» **DATA TO USE**
((
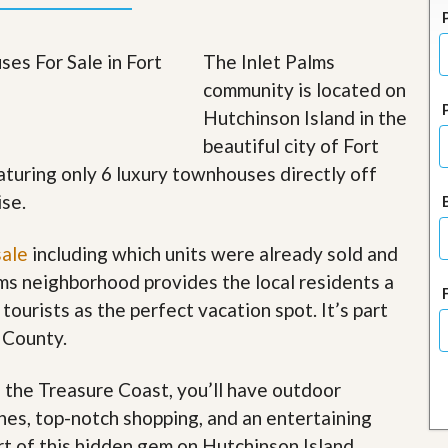
J
o
i
The Inlet Palms
n
O
community is located on
u
Hutchinson Island in the
r
T
beautiful city of Fort
e
a
aturing only 6 luxury townhouses directly off
m
ise.
/
C
a
sale
including which units were already sold and
r
e
lms neighborhood provides the local residents a
e
 tourists as the perfect vacation spot. It’s part
r
 County.
R
e
f the Treasure Coast, you’ll have outdoor
a
l
ches, top-notch shopping, and an entertaining
E
art of this hidden gem on Hutchinson Island
.
s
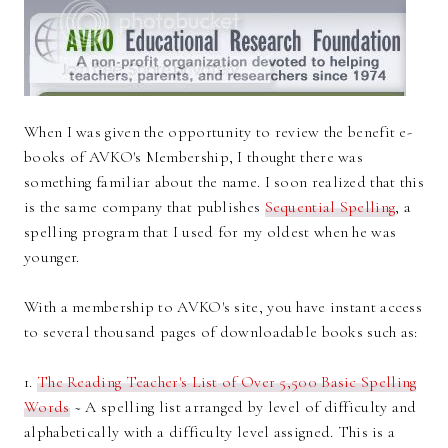
When I was given the opportunity to review the benefit e-
books of AVKO's Membership, I thought there was
something familiar about the name. I soon realized that this
is the same company that publishes
Sequential Spelling
, a
spelling program that I used for my oldest when he was
younger.
With a membership to AVKO's site, you have instant access
to several thousand pages of downloadable books such as:
1.
The Reading Teacher's List of Over 5,500 Basic Spelling
Words
~ A spelling list arranged by level of difficulty and
alphabetically with a difficulty level assigned. This is a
))
» **WHAT YOU HAVE TO DO**
Please report the number of lines in this material holding the word "level", and add no other words.

» **RESPONSE AREA**
2